Hearse driver discovers he’s ‘dead’ after trying to lodge police report

Picture: Senai assemblyman Wong Bor Yang (left) with Low Choo Choon (Picture courtesy of Wong)
Picture: Senai assemblyman Wong Bor Yang (left) with Low Choo Choon (Picture courtesy of Wong)

Although he’s quite used to working with the dead. Low Choo Choon, a hearse driver for a funeral home, was nonetheless shocked to find out he had been classifed as a dead person himself.

The 77-year-old found out he was listed as a “deceased” in official records when he recently tried to lodge a police report. 

According to Free Malaysia Today, police told the man from Johor that he had already “died” when he attempted to file a complaint after misplacing the deed to a graveyard plot that was in his name.

Low claimed that roughly 20 years ago, he and his wife bought the two-person burial plot. He then wanted to give the deed to a family member but, due to cost, he decided on a cremation package instead.

He discovered that he had misplaced the deed in January, which compelled him to file a police report. However, because he was classified as “dead,” he was unable to submit the complaint.

According to Low, he then filed a complaint with the national registration agency (JPN) after receiving guidance from the police.
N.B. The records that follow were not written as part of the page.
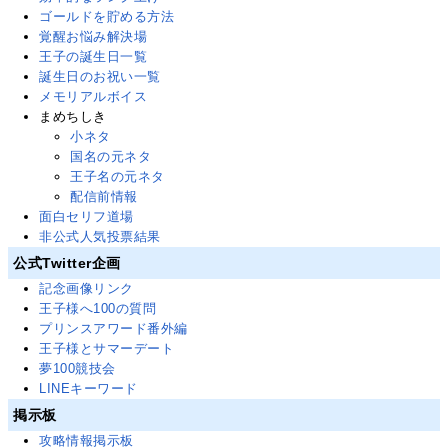
ゴールドを貯める方法
覚醒お悩み解決場
王子の誕生日一覧
誕生日のお祝い一覧
メモリアルボイス
まめちしき
小ネタ
国名の元ネタ
王子名の元ネタ
配信前情報
面白セリフ道場
非公式人気投票結果
公式Twitter企画
記念画像リンク
王子様へ100の質問
プリンスアワード番外編
王子様とサマーデート
夢100競技会
LINEキーワード
掲示板
攻略情報掲示板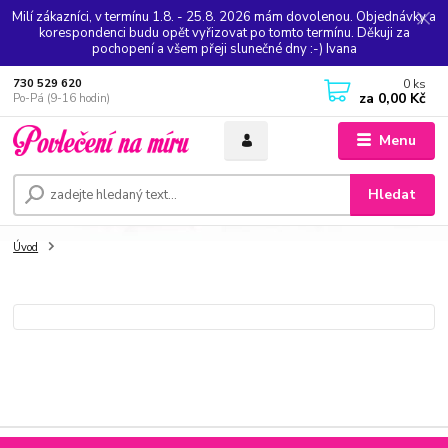
Milí zákazníci, v termínu 1.8. - 25.8. 2026 mám dovolenou. Objednávky a
korespondenci budu opět vyřizovat po tomto termínu. Děkuji za
pochopení a všem přeji slunečné dny :-) Ivana
0
ks
730 529 620
za
0,00 Kč
Po-Pá (9-16 hodin)
Menu
Hledat
Úvod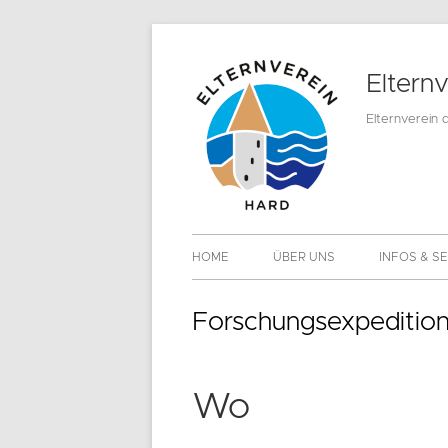
Springe
zum
Eltern
Inhalt
Elternverein 
Primäres
HOME
ÜBER UNS
INFOS & S
Menü
MITGLIEDS
Forschungsexpedition
DOWNLOA
Wo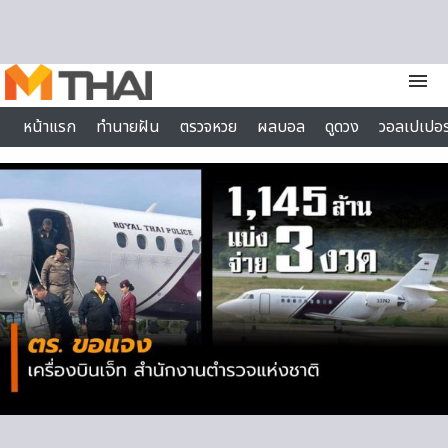
Skip to content
menu
หน้าแรก
ทำนายฝัน
ตรวจหวย
ผลบอล
ดูดวง
วอลเปเปอร
ไลฟ์สไตล์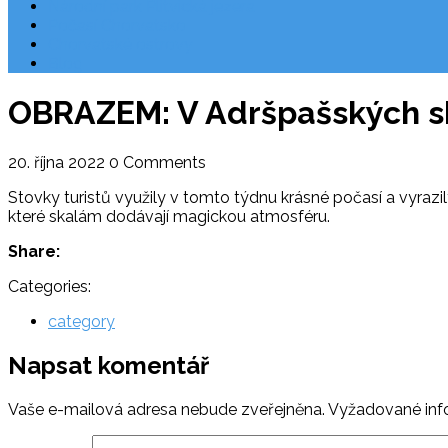
Národní park Plitvická jezera
Počasí Chorvatsko
Chorvatské ostrovy
Blog
OBRAZEM: V Adršpašských sk
20. října 2022
0 Comments
Stovky turistů využily v tomto týdnu krásné počasí a vyraz
které skalám dodávají magickou atmosféru.
Share:
Categories:
category
Napsat komentář
Vaše e-mailová adresa nebude zveřejněna.
Vyžadované inf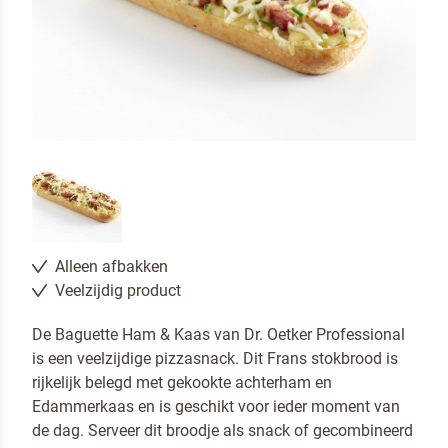
Alleen afbakken
Veelzijdig product
De Baguette Ham & Kaas van Dr. Oetker Professional
is een veelzijdige pizzasnack. Dit Frans stokbrood is
rijkelijk belegd met gekookte achterham en
Edammerkaas en is geschikt voor ieder moment van
de dag. Serveer dit broodje als snack of gecombineerd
The department said it would handle the change in his status within two weeks.

However, his son-in-law has repeatedly contacted JPN over the matter but has yet to receive a response.

Low said he also could not get his road tax renewed when he went to the road transport department twice, though he managed to renew it for half a year after making multiple requests.
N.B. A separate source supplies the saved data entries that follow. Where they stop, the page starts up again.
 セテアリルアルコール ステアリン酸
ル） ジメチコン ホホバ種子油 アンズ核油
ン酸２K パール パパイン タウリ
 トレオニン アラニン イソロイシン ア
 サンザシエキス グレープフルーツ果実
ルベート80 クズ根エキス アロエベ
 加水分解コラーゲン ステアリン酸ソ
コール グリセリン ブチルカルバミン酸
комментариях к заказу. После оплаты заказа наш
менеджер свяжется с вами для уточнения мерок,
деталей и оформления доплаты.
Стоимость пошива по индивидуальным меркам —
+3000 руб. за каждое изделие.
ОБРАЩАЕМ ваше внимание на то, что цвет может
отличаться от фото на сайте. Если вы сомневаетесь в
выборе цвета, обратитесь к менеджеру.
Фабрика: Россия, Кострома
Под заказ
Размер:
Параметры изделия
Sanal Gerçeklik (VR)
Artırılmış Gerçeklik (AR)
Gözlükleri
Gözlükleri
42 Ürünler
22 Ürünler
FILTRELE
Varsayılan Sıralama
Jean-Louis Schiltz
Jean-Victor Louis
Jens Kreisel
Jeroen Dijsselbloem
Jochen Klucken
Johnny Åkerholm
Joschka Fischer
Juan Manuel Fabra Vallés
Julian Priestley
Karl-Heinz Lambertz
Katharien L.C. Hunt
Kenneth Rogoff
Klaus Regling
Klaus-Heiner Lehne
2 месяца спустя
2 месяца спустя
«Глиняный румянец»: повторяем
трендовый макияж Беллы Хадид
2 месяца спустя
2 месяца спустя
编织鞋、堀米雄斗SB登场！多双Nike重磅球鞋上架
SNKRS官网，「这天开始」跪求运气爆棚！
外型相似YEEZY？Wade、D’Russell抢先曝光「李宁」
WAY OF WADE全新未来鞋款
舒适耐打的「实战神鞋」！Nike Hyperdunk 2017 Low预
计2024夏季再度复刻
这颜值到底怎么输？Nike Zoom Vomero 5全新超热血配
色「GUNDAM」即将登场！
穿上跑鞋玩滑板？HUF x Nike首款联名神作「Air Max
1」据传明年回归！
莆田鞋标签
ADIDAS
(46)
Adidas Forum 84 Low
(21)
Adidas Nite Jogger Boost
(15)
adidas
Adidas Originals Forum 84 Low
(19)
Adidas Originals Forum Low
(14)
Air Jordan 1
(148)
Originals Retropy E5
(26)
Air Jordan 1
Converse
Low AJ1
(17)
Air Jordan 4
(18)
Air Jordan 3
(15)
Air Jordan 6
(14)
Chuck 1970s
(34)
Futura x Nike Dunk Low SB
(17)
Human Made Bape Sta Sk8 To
“I have been working at a funeral home for so many years but I never thought that I would be listed as ‘dead’.

“If my (status) does not get updated, I worry that my bank account and assets will get frozen,” he said at a press conference with Senai assemblyman Wong Bor Yang.

Late last month, Low asked Wong for help regarding the situation.

They were both supposed to meet the investigating team from the Johor national registration department today, but that meeting was canceled after its director was placed under quarantine. 

To expedite the procedure, the investigative team’s director gave Low’s application materials to the department with Wong’s assistance.

Since Low was declared “dead,” he was also unable to vote in the Johor state elections in March, which left him feeling guilty about not carrying out his duty as a Malaysian.

He was reported as having “no records” when his daughter attempted to check his voter status online, despite the fact that he had no problems voting in the 14th general election in May 2018.